In politics, when we focus on whether a politician is lying and whether an accusation is true with fact-checking, the battle has already been lost because that means we are letting the narrative be determined by the accuser instead of the objective observers. The problem with the objective mainstream media is that the traditional journalistic model only works in a good faith reporting environment. The existence of the Murdoch/Ailes propaganda machine changes the dynamic in a way that requires rethinking how that model is failing and needs to change.

Instead of journalists pretending not to have any beliefs and changing what they do and do not cover and what questions they ask, a cognitive somersault, why not just try to be as objective as possible about trying to report what you see is going on. If any such reporting yields errors, then correct that with new information, like we do in science all the time. What if scientists tried to be balanced all the time instead of intellectually curious?  What would happen if instead of trying to understand what is going on in the world and collecting the most relevant evidence to test their models, they went back and forth between competing interests, evaluating the biased views of those interests? That would be a disaster.

So the NYT agrees to tweak their model (sort of a"You Lie, Mr. Trump!" moment). But the Times does not even consider that maybe, just maybe, their balanced model needs to be replaced.  The NYT is unwilling to admit that “fair and balanced” reporting is failing because there are participants in the process with significant influence who are willing to act in bad faith to subvert honest reporting. The word “lie” is an incendiary term and can function most effectively as an accusation, especially if a listener is predisposed to bear ill will toward the target. But to an objective observer, the word “lie” has limited usefulness. If it sends a reporter in hot pursuit fact-checking mode, it may be a diversion from collecting and evaluating the best information to understand context. The word "lie" is used in politics, not to help people understand what is happening, but to brand a political opponent a “liar”. Under that model, if someone is a “liar”, they are unfit for the presidency and should be eliminated from possible election.

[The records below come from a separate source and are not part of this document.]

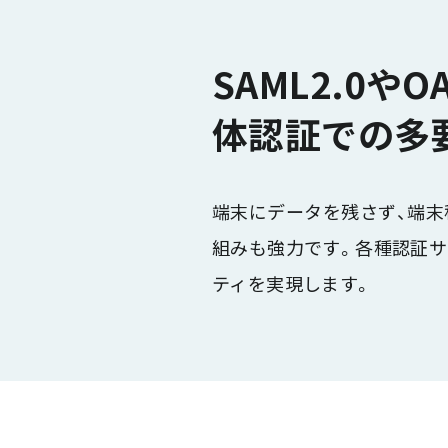
SAML2.0
体認証での多
端末にデータを残さず、端末
組みも強力です。各種認証サ
ティを実現します。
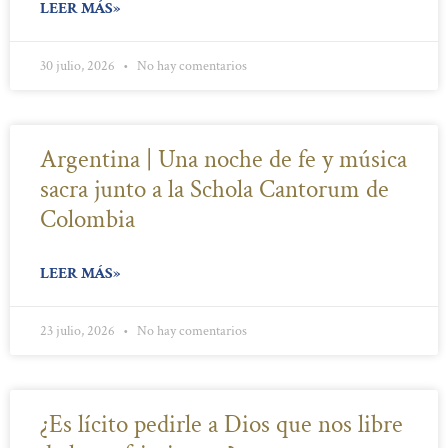
LEER MÁS»
30 julio, 2026
No hay comentarios
Argentina | Una noche de fe y música
sacra junto a la Schola Cantorum de
Colombia
LEER MÁS»
23 julio, 2026
No hay comentarios
¿Es lícito pedirle a Dios que nos libre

One problem with discussing the birther retraction from Trump –suppose the original accusation was simply a cynical ploy to burnish his brand to run for President with a certain segment of the electorate. As soon as journalists discuss that ploy as a possibility that needs to be investigated in detail – “try not to think of an elephant (Lakoff) – try not to think that the president, maybe the president you voted for, was illegitimate, the battle is already lost.  If journalists had always treated it as a ploy, an insult, and a devious tactic to take advantage of weaknesses in our campaign reporting model, then Trump would have faced a different challenge with his recent retraction. The retraction would have been tantamount to an admission that it was a cynical ploy all along – deeply insulting to Americans and to the president. But I am still waiting for the reporters to recognize that Trump thought all along that they were too dumb to catch on to what he was doing and, with the playbook retraction –shifting all the negative attention of the fact-checkers to Hillary Clinton with a “lie” that it was all her idea, still thought he could manipulate the reporters.

Meanwhile, the president was reduced to presenting not one, but two birth certificates, and further made subject to never ending disbelief among a large segment of conservatives.  If they are never going to believe you anyway, why should you be reduced to presenting your birth certificate? This is how these accusations always work.

The NYT keeps trying to remain above the fray, but they have become a part of the problem despite their best intentions.

Warning: The above post contains factual information presented in context. The NYT has not reviewed this material to remove the context, nor to add balance to foster the appearance of objectivity over the accurate depiction of reality.